Question: TopHat2 run with the error message "The Cluster DRM System has terminated this Job"
0
gravatar for lax
3.7 years ago by
lax0
United States
lax0 wrote:

Hello, I use Galaxy regularly, and used TopHat2 earlier without any problem. However, just a day ago,  when I was trying to align 'fastq groomed' files with TopHat2, I was getting an error (after a long run): "The Cluster DRM System has terminated this Job". I learnt it's something to do with the limits (time and memory for a run) set by the Galaxy admin? All my 15 'fastq groomed' files eventually returned with the same error message: "The Cluster DRM System has terminated this Job". As I said, I never had problems earlier with aligning my 'fastq groomed' files with TopHat2. 

Just to crosscheck, I was able to align all these 15 'fastq groomed' files with Bowtie2, which is actually the core aligner for the TopHat2. So, I was wondering if this has to do with the limits set by the admin. Whom should I talk to?

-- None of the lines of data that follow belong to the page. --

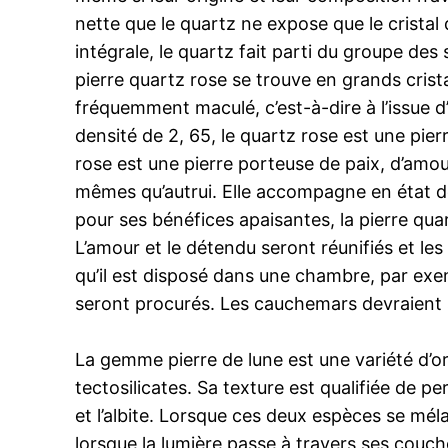
nette que le quartz ne expose que le crista
intégrale, le quartz fait parti du groupe des
pierre quartz rose se trouve en grands cristau
fréquemment maculé, c’est-à-dire à l’issue d
densité de 2, 65, le quartz rose est une pierr
rose est une pierre porteuse de paix, d’amour
mêmes qu’autrui. Elle accompagne en état de
pour ses bénéfices apaisantes, la pierre qua
L’amour et le détendu seront réunifiés et les 
qu’il est disposé dans une chambre, par exe
seront procurés. Les cauchemars devraient s
La gemme pierre de lune est une variété d’o
tectosilicates. Sa texture est qualifiée de pe
et l’albite. Lorsque ces deux espèces se mél
lorsque la lumière passe à travers ses couche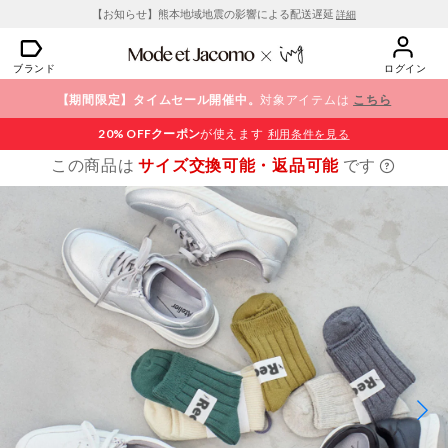
【お知らせ】熊本地域地震の影響による配送遅延
詳細
ブランド
ログイン
【期間限定】タイムセール開催中。
対象アイテムは
こちら
20% OFF
クーポン
が使えます
利用条件を見る
この商品は
サイズ交換可能・返品可能
です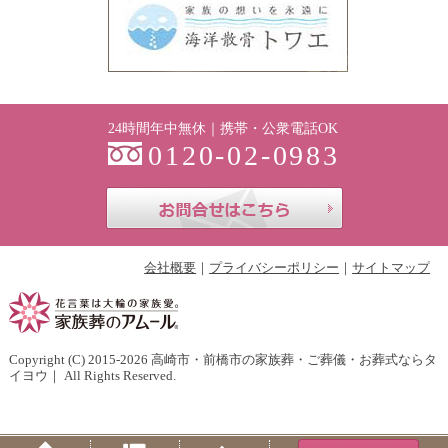
24時間年中無休｜携帯・公衆電話OK
0120-02-0983
お問合せはこち
会社概要
プライバシーポリシー
サイトマップ
Copyright (C) 2015-2026
高崎市・前橋市の家族葬・ご葬儀・お葬式ならタ
イヨウ
｜ All Rights Reserved.
Home
Menu
PageTop
Tel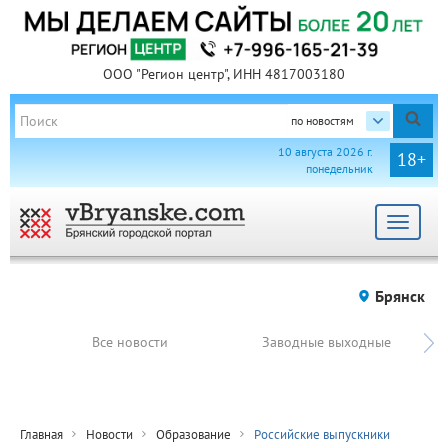
ООО "Регион центр", ИНН 4817003180
по новостям
10 августа 2026 г.
18+
понедельник
Toggle
navigat
Брянск
Все новости
Заводные выходные
Главная
Новости
Образование
Российские выпускники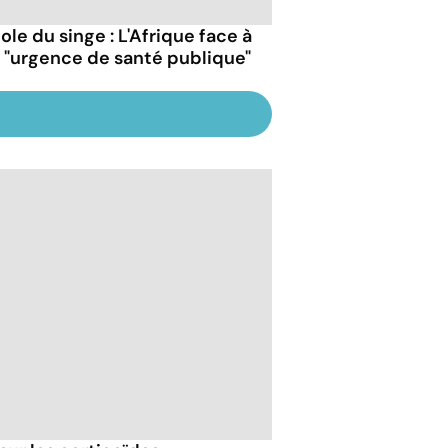
ole du singe : L'Afrique face à
 "urgence de santé publique"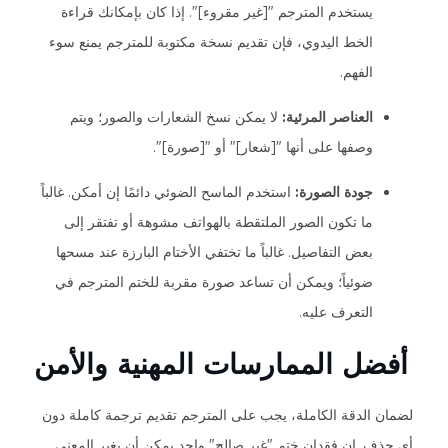
يستخدم المترجم "[غير مقروء]". إذا كان بإمكانك قراءة
الخط اليدوي، فإن تقديم نسخة مكتوبة للمترجم يمنع سوء
الفهم.
العناصر المرئية:
لا يمكن نسخ الشعارات والصور؛ ويتم
وصفها على أنها "[شعار]" أو "[صورة]".
جودة الصورة:
استخدم الماسح الضوئي دائمًا إن أمكن. غالباً
ما تكون الصور الملتقطة بالهواتف مشوهة أو تفتقر إلى
بعض التفاصيل. غالباً ما تختفي الأختام البارزة عند مسحها
ضوئياً؛ ويمكن أن تساعد صورة مقربة للختم المترجم في
التعرف عليه.
أفضل الممارسات المهنية والأمن
لضمان الدقة الكاملة، يجب على المترجم تقديم ترجمة كاملة دون
أي حذف. إن فقدان ختم "غير صالح" واحد يمكن أن يغير المعنى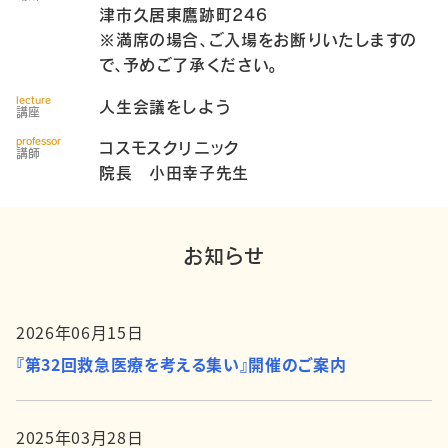
津市久居東鷹跡町246
※満席の場合、ご入場をお断りいたしますの
で、予めご了承ください。
lecture
人生会議をしよう
講座
professor
コスモスクリニック
講師
院長 小田幸子先生
お知らせ
2026年06月15日
『第32回救急医療を考える集い』開催のご案内
2025年03月28日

 Our Galaxy runs on Helix clusters. Please advise me. Thanks in advance.

tophat2 bowtie2 • 1.6k views
ADD COMMENTlink modified 3.7 years ago • written 3.7 years ago by lax0
0
gravatar for lax
3.7 years ago by
lax0
United States
lax0 wrote:

Hello again,

I reran again one of the the "fastq groomed' files, and this time I got this error message. The error message I got on the same file in my previous run did not contain this message. All I got earlier was: " "The Cluster DRM System has terminated this Job".  I am pasting error message from the rerun of the same file down here: 

Tool execution generated the following error message:

INFO  @ Tue, 14 Jan 2014 18:18:05:

# ARGUMENTS LIST:
# name = MACS_in_Galaxy
# format = SAM
# ChIP-seq file = /spin1/users/galaxy/galaxy/database/files/009/dataset_9342.dat
# control file = /spin1/users/galaxy/galaxy/database/files/009/dataset_9343.dat
# effective genome size = 2.70e+09
# tag size = 25
# band width = 300
# model fold = 32
# pvalue cutoff = 1.00e-05
# Ranges for calculating regional lambda are : peak_region,1000,5000,10000
INFO  @ Tue, 14 Jan 2014 18:18:05: #1 read tag files...
INFO  @ Tue, 14 Jan 2014 18:18:05: #1 read treatment tags...
Traceback (most recent call last):
  File "/data/galaxy/appList/MACS-1.3.7.1/bin/macs", line 273, in <module>
    main()
  File "/data/galaxy/appList/MACS-1.3.7.1/bin/macs", line 57, in main
    (treat, control) = load_tag_files_options (options)
  File "/data/galaxy/appList/MACS-1.3.7.1/bin/macs", line 252, in load_tag_files_options
    treat = options.build(open2(options.tfile, gzip_flag=options.gzip_flag))
  File "/usr/local/python-2.6_x86_64/lib/python2.6/site-packages/MACS/IO/__init__.py", line 1480, in build_fwtrack
    (chromosome,fpos,strand) = self.__fw_parse_line(thisline)
  File "/usr/local/python-2.6_x86_64/lib/python2.6/site-packages/MACS/IO/__init__.py", line 1500, in __fw_parse_line
    bwflag = int(thisfields[1])
ValueError: invalid literal for int() with base 10: '1:N:0:'

Again, as I mentioned earlier, I was able to align the same 'fastq groomed' file with bowtie2, (which is the core aligner of TopHat2) successfully, without any problem.

Thanks!

ADD COMMENTlink modified 3.7 years ago • written 3.7 years ago by lax0
1

This is a traceback from the MACS peakfinding tool. To fix this pasted error, you can convert your SAM file into a BAM file and then MACS will work correctly with this data (it doesn't like the spaces in the read names).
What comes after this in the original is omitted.